News and Press Releases

Former Le-Nature's CEO Sentenced To 20 Years In Prison For $685 Million Fraud Scheme

FOR IMMEDIATE RELEASE
October 20 , 2011

PITTSBURGH, Pa. - A resident of Ligonier, Penn., has been sentenced in federal court to 20 years in prison on his convictions for fraud, money laundering and income tax evasion, United States Attorney David J. Hickton announced today.

Senior United States District Judge Alan N. Bloch imposed the sentence on Gregory J. Podlucky, 51.  Podlucky's prison term will be followed by five years of supervised release.  The convictions resulted from Podlucky's management of the Le-Nature's, Inc., a bottled water producer that collapsed in bankruptcy in late 2006.

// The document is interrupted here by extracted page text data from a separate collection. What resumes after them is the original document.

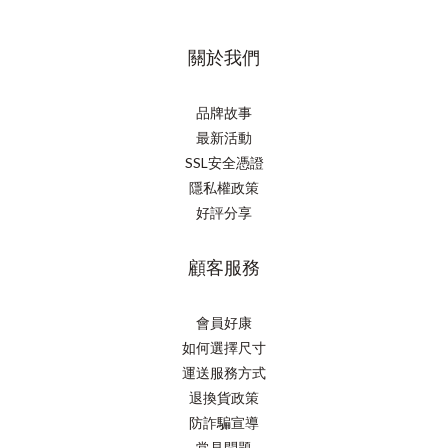
關於我們
品牌故事
最新活動
SSL安全憑證
隱私權政策
好評分享
顧客服務
會員好康
如何選擇尺寸
運送服務方式
退換貨政策
防詐騙宣導
常見問題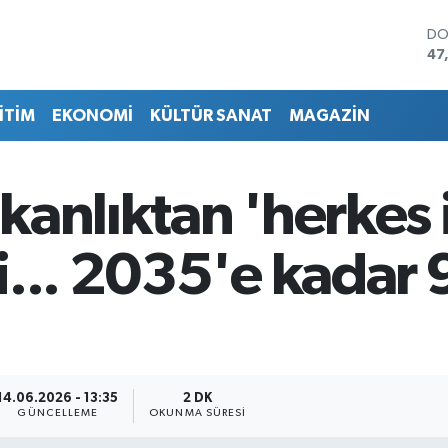
DO
47
EU
55
İTİM
EKONOMİ
KÜLTÜR SANAT
MAGAZİN
ST
64
GR
65
kanlıktan 'herkes 
Bİ
13
BI
... 2035'e kadar 
64
14.06.2026 - 13:35
2 DK
GÜNCELLEME
OKUNMA SÜRESI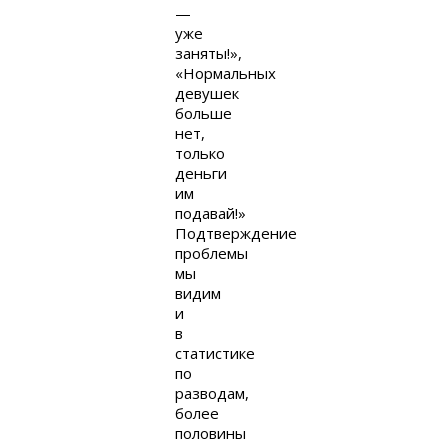
—
уже
заняты!»,
«Нормальных
девушек
больше
нет,
только
деньги
им
подавай!»
Подтверждение
проблемы
мы
видим
и
в
статистике
по
разводам,
более
половины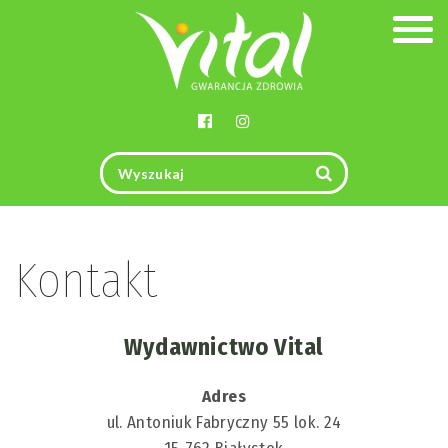
Togg
navig
Kontakt
Wydawnictwo Vital
Adres
ul. Antoniuk Fabryczny 55 lok. 24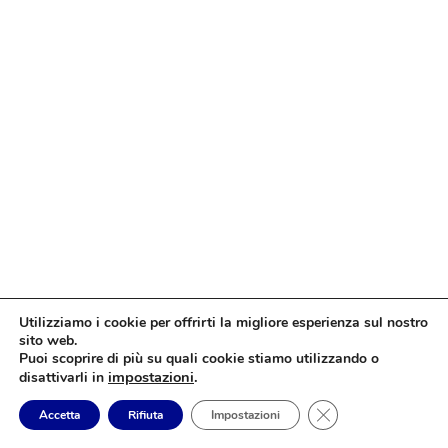
Utilizziamo i cookie per offrirti la migliore esperienza sul nostro
sito web.
Puoi scoprire di più su quali cookie stiamo utilizzando o
impostazioni
.
disattivarli in
Close GDPR Cookie
Accetta
Rifiuta
Impostazioni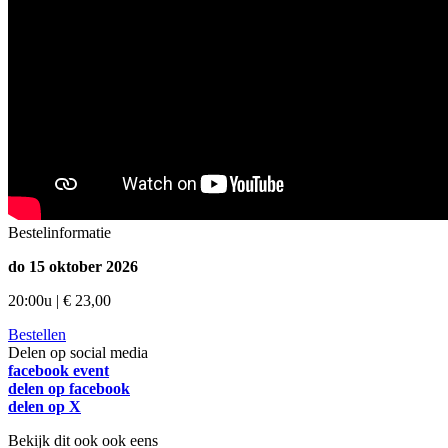
Bestelinformatie
do 15 oktober 2026
20:00u | € 23,00
Bestellen
Delen op social media
facebook event
delen op facebook
delen op X
Bekijk dit ook ook eens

"Gregory Podlucky masterminded an elaborate, $685 million loan-fraud pyramid scheme which defrauded lenders and investors through false accounting records that dramatically exaggerated Le-Nature's business activity and financial strength," said U.S. Attorney Hickton. "This severe sentence reflects the gravity of his perpetuation of the largest financial fraud scheme in Western Pennsylvania history."

According to information presented to the court, Podlucky was CEO of Le-Nature's until its bankruptcy. The company was described by prosecutors as a criminal enterprise kept afloat despite constant losses by ever-increasing extensions of credit from numerous lenders.

Prosecutors said Podlucky operated a "loan-Ponzi" scheme in which new, larger loans to the company paid off older loans.  Lenders were deceived by financial statements that falsely showed the company enjoyed growing sales and substantial profits between 1997 and 2006. The company's sales and assets were fabricated, and forged documents were presented to auditors to pass audits.  Prosecutors said production of bottled water and other products was little more than a facade exploited to deceive lenders.

Podlucky siphoned off company funds to buy$30 million of precious gems and jewelry, and spent $10 million constructing a mansion, which was never finished. Judge Bloch found that the evidence showed the loss caused by Podlucky's scheme was $685 million.

Prior to imposing sentence, Judge Bloch stated that "Breaking the law was essentially a way of life for Gregory Podlucky for years." He said that in view of the enormity of the fraud and Podlucky's meticulous planning a substantial sentence of imprisonment was needed.

Assistant United States Attorneys James Y. Garrett and Robert S. Cessar prosecuted this case on behalf of the government.

U.S. Attorney Hickton commended Thomas Czerski of the Internal Revenue Service, Criminal Investigation and Gregg Fiorina, David Gealey, Mark Venanzi, Pat Hanlon and Ken Gournic of the United States Postal Inspection Service for the investigation leading to the successful prosecution of Podlucky.